__How to complete this task__. Without the pictures, repeat all of the data exactly as it appears below.

─── Entries supplied ───

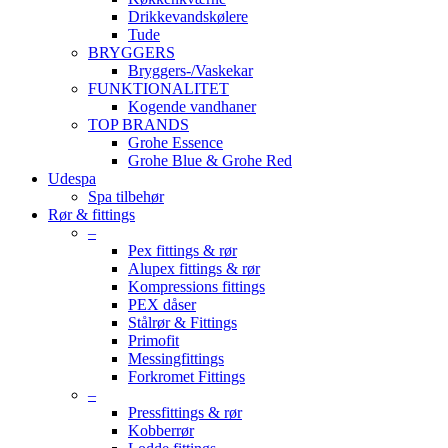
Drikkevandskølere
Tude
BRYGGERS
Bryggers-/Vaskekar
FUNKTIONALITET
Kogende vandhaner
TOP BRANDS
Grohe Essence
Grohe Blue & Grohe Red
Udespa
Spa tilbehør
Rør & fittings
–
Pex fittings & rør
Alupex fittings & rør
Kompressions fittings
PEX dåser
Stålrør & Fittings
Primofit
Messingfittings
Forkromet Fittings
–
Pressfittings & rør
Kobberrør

───

__Response for this exercise__.
Drikkevandskølere
Tude
BRYGGERS
Bryggers-/Vaskekar
FUNKTIONALITET
Kogende vandhaner
TOP BRANDS
Grohe Essence
Grohe Blue & Grohe Red
Udespa
Spa tilbehør
Rør & fittings
–
Pex fittings & rør
Alupex fittings & rør
Kompressions fittings
PEX dåser
Stålrør & Fittings
Primofit
Messingfittings
Forkromet Fittings
–
Pressfittings & rør
Kobberrør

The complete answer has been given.